Elf volle Aktenordner für ein Windrad
Als zweiten Hauptgrund für den langsamen Windkraftausbau nennt der Branchenverband zu langsame Genehmigungsverfahren und zu viel Bürokratie. Also das, was Projektplaner Matthias Frauen einen langen Atem von der Idee zum fertigen Windrad abverlangt. Dazwischen füllt das Antragspapier für eine seiner geplanten Windkraftanlagen elf Aktenordner, die bei der zuständigen Behörde, dem Landesamt für Landwirtschaft, Umwelt und ländliche Räume (LLUR), eingereicht werden muss.
"Wir rechnen in der Regel mit einem Jahr in einem förmlichen Verfahren, sprich mit Umweltfreundlichkeitsprüfung", sagt Frauen. Er reichte auch schon Klage ein, wenn sehr lange nichts passierte. Zahlen des Energiewendeministeriums zeigen: Im Jahr 2020 dauerte es im Schnitt 20 Monate zwischen Antragseingang und Bescheid, 2021 waren es 14 Monate und in diesem Jahr sind es bisher 16 Monate, die ein Windradbauer warten muss. Aktuell warten 377 Antragsteller auf eine Genehmigung.
"In den ersten drei Quartalen 2022 wurden 46 Prozent weniger Genehmigungen im Vergleich mit dem Jahr 2021 erteilt" sagt Marcus Hrach vom Bundesverband Windenergie. Verantwortlich für dieses langsame Tempo ist laut Hrach ein Personalmangel in den Genehmigungsbehörden.
Personalmangel in den Genehmigungsbehörden
Das Energiewendeministerium bestätigt dies: Aktuell gebe es im LLUR unbesetzte Stellen im Bereich der Genehmigungen. Insgesamt müssten mehr Menschen in diesem Bereich arbeiten, um die langen Antragsverfahren zu beschleunigen, sagt Energiewendeminister Tobias Goldschmidt (Grüne): "Da gibt es verschiedene Möglichkeiten, ranzugehen. Zum Beispiel, indem die Antragsteller, die die Anlagen bauen wollen, gut beraten werden. Das heißt: Wir brauchen Personal in den Genehmigungsbehörden, die das machen können." Das koste natürlich Geld, sagt Goldschmidt: "Ich erzähle natürlich nichts aus Haushaltsverhandlungen, kann aber sagen, dass die Notwendigkeit auch in der Koalition erkannt ist."

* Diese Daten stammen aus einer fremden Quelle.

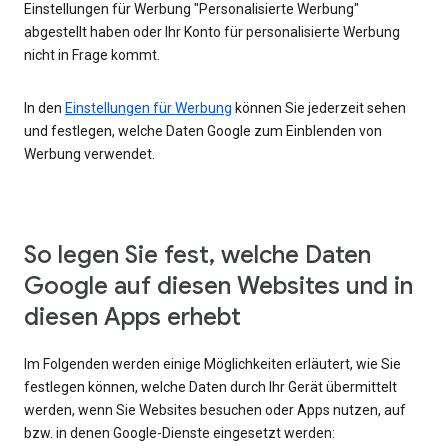
Einstellungen für Werbung "Personalisierte Werbung"
abgestellt haben oder Ihr Konto für personalisierte Werbung
nicht in Frage kommt.
In den
Einstellungen für Werbung
können Sie jederzeit sehen
und festlegen, welche Daten Google zum Einblenden von
Werbung verwendet.
So legen Sie fest, welche Daten
Google auf diesen Websites und in
diesen Apps erhebt
Im Folgenden werden einige Möglichkeiten erläutert, wie Sie
festlegen können, welche Daten durch Ihr Gerät übermittelt
werden, wenn Sie Websites besuchen oder Apps nutzen, auf
bzw. in denen Google-Dienste eingesetzt werden: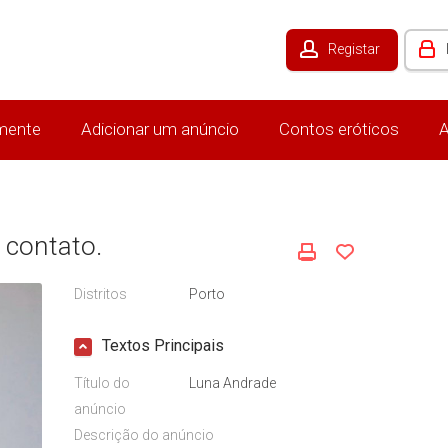
Registar
mente
Adicionar um anúncio
Contos eróticos
A
 contato.
Distritos
Porto
Textos Principais
Título do
Luna Andrade
anúncio
Descrição do anúncio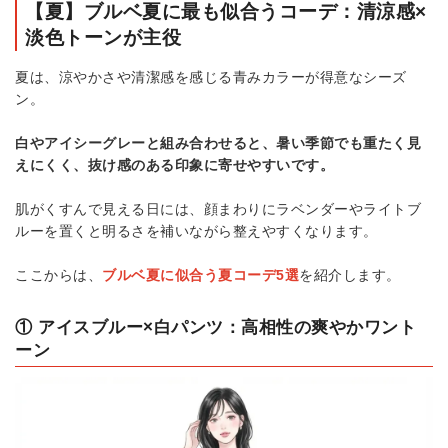
【夏】ブルベ夏に最も似合うコーデ：清涼感×
淡色トーンが主役
夏は、涼やかさや清潔感を感じる青みカラーが得意なシーズ
ン。
白やアイシーグレーと組み合わせると、暑い季節でも重たく見
えにくく、抜け感のある印象に寄せやすいです。
肌がくすんで見える日には、顔まわりにラベンダーやライトブ
ルーを置くと明るさを補いながら整えやすくなります。
ここからは、
ブルベ夏に似合う夏コーデ5選
を紹介します。
① アイスブルー×白パンツ：高相性の爽やかワント
ーン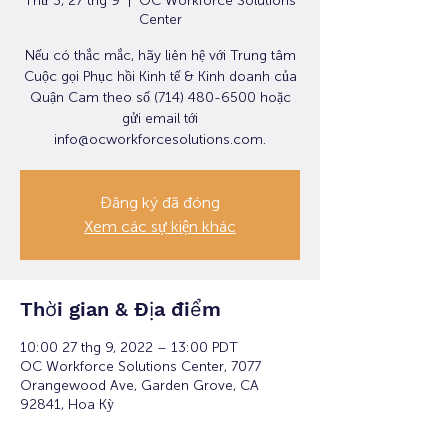
Thứ 3, 27 thg 9
  |  
OC Workforce Solutions
Center
Nếu có thắc mắc, hãy liên hệ với Trung tâm
Cuộc gọi Phục hồi Kinh tế & Kinh doanh của
Quận Cam theo số (714) 480-6500 hoặc
gửi email tới
info@ocworkforcesolutions.com.
Đăng ký đã đóng
Xem các sự kiện khác
Thời gian & Địa điểm
10:00 27 thg 9, 2022 – 13:00 PDT
OC Workforce Solutions Center, 7077
Orangewood Ave, Garden Grove, CA
92841, Hoa Kỳ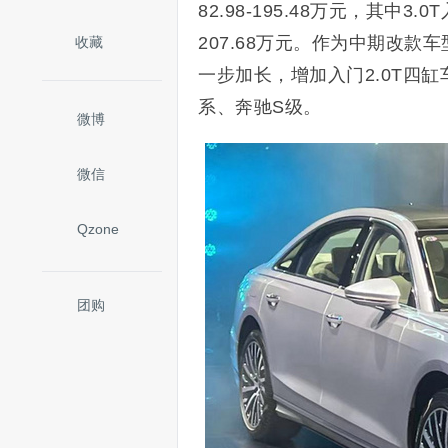
82.98-195.48万元，其中
207.68万元。作为中期改
收藏
一步加长，增加入门2.0T四
系、奔驰S级。
微博
微信
Qzone
团购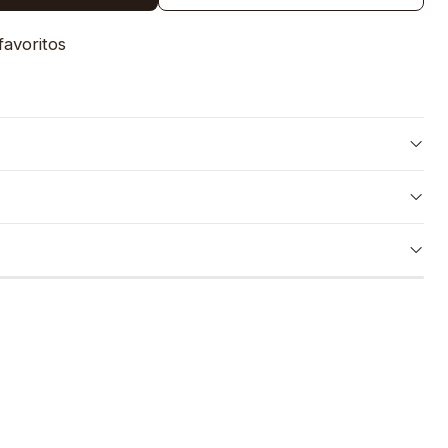
favoritos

"Ein bisschen mehr Move auf allen Seiten"
Mehr Fläche, weniger Bürokratie - nur so kann also erreicht werden, was sich Schleswig-Holstein vorgenommen hat. Denn auf dem Lob, in der Windkraft Spitzenreiter zu sein, könne sich Schleswig-Holstein nicht ausruhen, sagt Hrach: "Das Problem ist , dass Schleswig-Holstein mit diesem Besser-Sein noch lange nicht gut genug ist, auch nur seine eigenen Ziele zu erreichen. Wenn sich alle Bundesländer Schleswig-Holstein zum Vorbild nehmen würden, (...) dann würde Deutschland seine Ziele nicht erreichen."
Projektplaner Matthias Frauen sagt: "Ein bisschen mehr Move auf allen Seiten wäre gut, damit wir aktuell weiterkommen. (...) Das ist die Krönung des Planungsprozesses über die vielen Jahre: Wenn man hier am Ende steht, in dem Windpark, und sieht die fertig errichtete Anlage."